It can be considered "impolite" by roadies, but not because of the bike you were riding or the fact you didn't take a pull (although I am sure some will argue for this). The main reason random drop-in riders are generally frowned upon are because of:
- the dangers associated with unpredictability of a new rider
- lack of insurance coverage
New riders can behave unpredictable especially in a pace line. In the same way, groups can behave differently than you might expect even if you are an experienced road rider. Jumping into a group without knowing what they are doing can lead to unanticipated behaviours which may or may not result in a crash.
From the groups perspective, they don't know if you are a stable rider or if you will try to ride too close and clip a tire. They don't know if you will block one of them when they try to rotate their positions. You are a complete unknown who has just shown up. Most people are suspicious of unknown factors.
Likely they have also spent a lot of time training. Maybe they are racers. Maybe they are getting ready for a charity ride. It doesn't really matter. The last thing they want is to get taken out by someone looking for a quick draft or thrill.
Anecdotal Experience - Collision
I was starting to get ready for for cyclo-cross a few years back in August and part of my route was on the road with a transition to some local trails. On the transition from road to dirt I usually hopped off the road to the shoulder, scrubbed about 10 km/hr in order to make a sharp turn on to the trails.
On the road I was in my drops plugging away on an interval when unbeknownst to me someone on a road bike had snuck up behind and was drafting me (my road section began at the bottom of a hill so I suspect this played a big role with suddenly picking up a rider). I was pushing hard on the flat so I suspect he was drafting tightly. When I sat up, to get ready to transition onto the shoulder, he collided into by back wheel. I hadn't hit the brakes yet, but he must have been drafting me tight enough that simply letting off the throttle was enough to cause a collision.
Luckily we were both ok. I was livid that he was drafting me without notice and bent my wheel. He was livid that I didn't continue my pull to where he figured I should finish (at the very end of the road).
This belies the danger of an uninvited riders. NO COMMUNICATION had occurred between either of us as a result there was an unanticipated maneuver which lead to an accident. NO COMMUNICATION while riding in close proximity is dangerous.
For a number of years I was on the board of directors and/or running a large cycling club in western Canada. Insurance, believe it or not, is an important consideration for a club. We can't hold training rides or other official club events without it. One of the Caveats is that everyone on the ride must be properly insured. For a new rider this can mean signing a one-time insurance form. For other riders it can mean belonging to either our club or another club and being a member of the local cycling licensing organization. If an incident happens and someone is injured (I have attended many ambulance visits over the years from group ride mishaps) and it is caused by a rider that showed up uninvited this could void the insurance coverage. We would have to prove that you were not invited, and that we didn't mess up our insurance forms with respect to your unofficial attendance. If people are recovering from injuries the last thing we all want is to deal with lawyers and a court-of-law.
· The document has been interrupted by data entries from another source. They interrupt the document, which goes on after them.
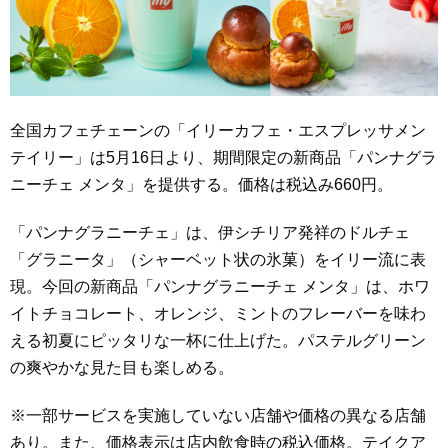
全国カフェチェーンの「イリーカフェ・エスプレッサメン
テイリー」は5月16日より、期間限定の新商品「パンナグラ
ニーチェ メンタ」を提供する。価格は税込み660円。
「パンナグラニーチェ」は、伊シチリア発祥のドルチェ
「グラニータ」（シャーベット状の氷菓）をイリー流に表
現。今回の新商品「パンナグラニーチェ メンタ」は、ホワ
イトチョコレート、オレンジ、ミントのフレーバーを味わ
える初夏にピッタリな一杯に仕上げた。パステルグリーン
の爽やかな見た目も楽しめる。
※一部サービスを実施していない店舗や価格の異なる店舗
あり。また、価格表示は店内飲食時の税込価格。テイクア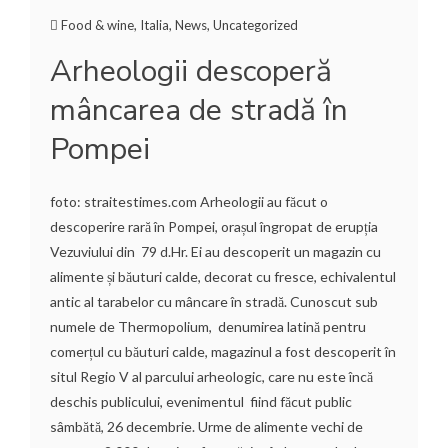
Food & wine
,
Italia
,
News
,
Uncategorized
Arheologii descoperă
mâncarea de stradă în
Pompei
foto: straitestimes.com Arheologii au făcut o
descoperire rară în Pompei, orașul îngropat de erupția
Vezuviului din 79 d.Hr. Ei au descoperit un magazin cu
alimente și băuturi calde, decorat cu fresce, echivalentul
antic al tarabelor cu mâncare în stradă. Cunoscut sub
numele de Thermopolium, denumirea latină pentru
comerțul cu băuturi calde, magazinul a fost descoperit în
situl Regio V al parcului arheologic, care nu este încă
deschis publicului, evenimentul fiind făcut public
sâmbătă, 26 decembrie. Urme de alimente vechi de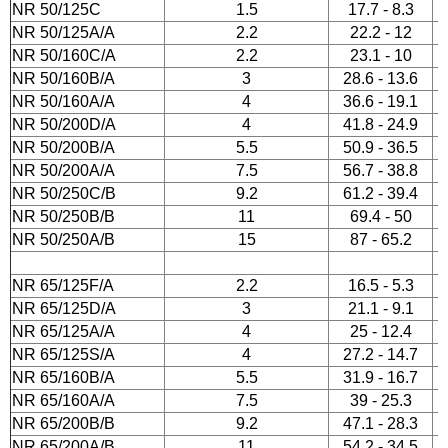
NR 50/125C
1.5
17.7 - 8.3
СПРОДАЖА
NR 50/125A/A
2.2
22.2 - 12
NR 50/160C/A
2.2
23.1 - 10
NR 50/160B/A
3
28.6 - 13.6
NR 50/160A/A
4
36.6 - 19.1
NR 50/200D/A
4
41.8 - 24.9
NR 50/200B/A
5.5
50.9 - 36.5
NR 50/200A/A
7.5
56.7 - 38.8
NR 50/250C/B
9.2
61.2 - 39.4
NR 50/250B/B
11
69.4 - 50
NR 50/250A/B
15
87 - 65.2
NR 65/125F/A
2.2
16.5 - 5.3
NR 65/125D/A
3
21.1 - 9.1
NR 65/125A/A
4
25 - 12.4
NR 65/125S/A
4
27.2 - 14.7
NR 65/160B/A
5.5
31.9 - 16.7
NR 65/160A/A
7.5
39 - 25.3
NR 65/200B/B
9.2
47.1 - 28.3
NR 65/200A/B
11
54.2 - 34.5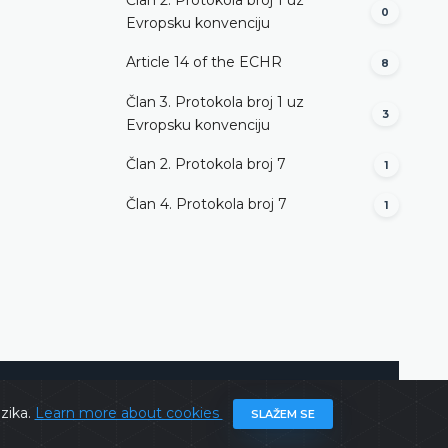
0
Evropsku konvenciju
Article 14 of the ECHR
8
Član 3. Protokola broj 1 uz
3
Evropsku konvenciju
Član 2. Protokola broj 7
1
Član 4. Protokola broj 7
1
@ 2026
Constitutional Court of BiH
All rights reserved.
ezika.
Learn more about cookies
SLAŽEM SE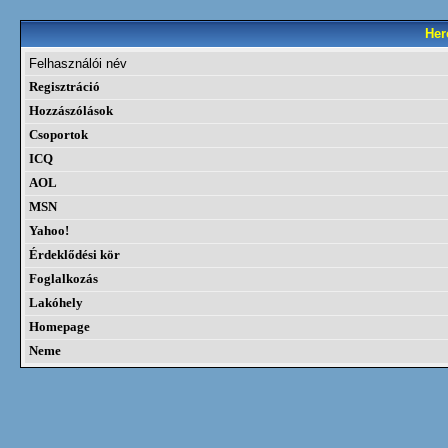
Her
Felhasználói név
Regisztráció
Hozzászólások
Csoportok
ICQ
AOL
MSN
Yahoo!
Érdeklődési kör
Foglalkozás
Lakóhely
Homepage
Neme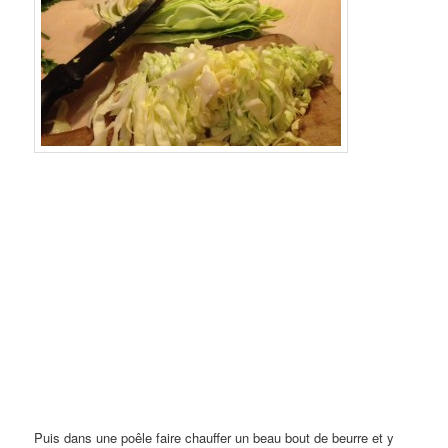
Puis dans une poêle faire chauffer un beau bout de beurre et y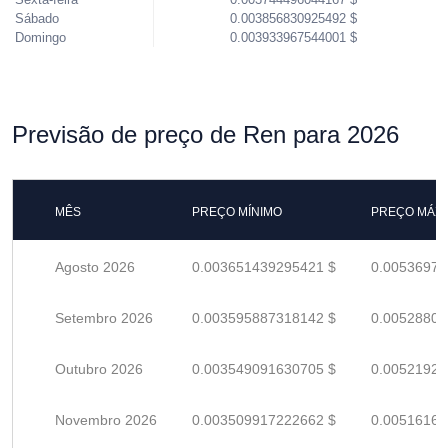
Sábado
0.003856830925492 $
Domingo
0.003933967544001 $
Previsão de preço de Ren para 2026
MÊS
PREÇO MÍNIMO
PREÇO MÁX
Agosto 2026
0.003651439295421 $
0.00536976
Setembro 2026
0.003595887318142 $
0.00528806
Outubro 2026
0.003549091630705 $
0.00521925
Novembro 2026
0.003509917222662 $
0.00516164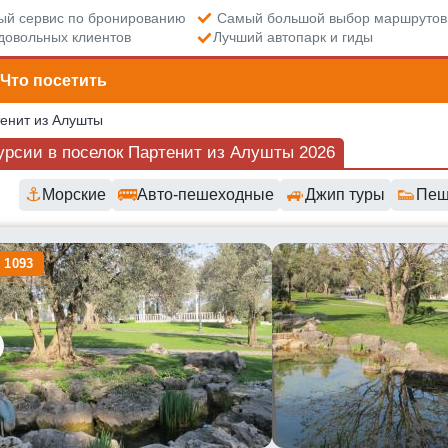
й сервис по бронированию
Самый большой выбор маршрутов
довольных клиентов
Лучший автопарк и гиды
Что посетить
тенит из Алушты
урсии в поселок Партенит из Алушты 2026
⚓
🚌
🚙
👟
Морские
Авто-пешеходные
Джип туры
Пеш
пные маршруты и цены
 1093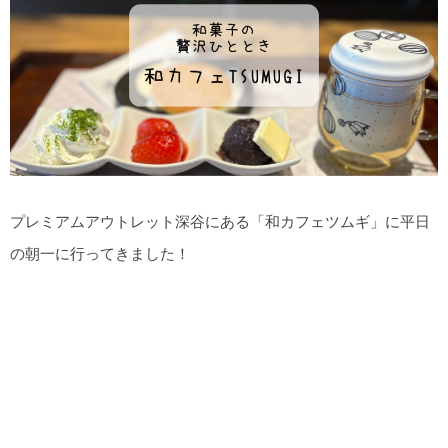
プレミアムアウトレット深谷にある「和カフェツムギ」に平日
の朝一に行ってきました！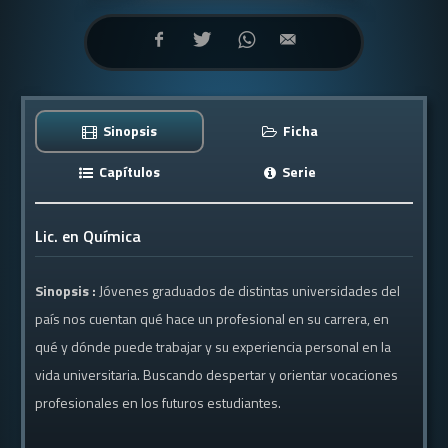
Sinopsis
Ficha
Capítulos
Serie
Lic. en Química
Sinopsis :
Jóvenes graduados de distintas universidades del
país nos cuentan qué hace un profesional en su carrera, en
qué y dónde puede trabajar y su experiencia personal en la
vida universitaria. Buscando despertar y orientar vocaciones
profesionales en los futuros estudiantes.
We are not deliberately unfriendly
All the above reasons may seem very unfriendly, this is not the intended effect, it is just the consequence of the world we live in. If you are interested in attending a club ride, contact one of your local clubs (a quick internet search away). You will likely find that:
- Most clubs will have a relaxed "C" group where you will be taught
- They will be able to go over group etiquette and how the group works. For example:
- where we double up pace line;
- where we single up pace line;
- average speed;
- how the group should operate around traffic signage;
- how to point out obstacles and road hazards to drafting riders; and
- riding route
- Most will not care what bike that you ride.
- And finally, they can ensure you have filled out the proper insurance forms.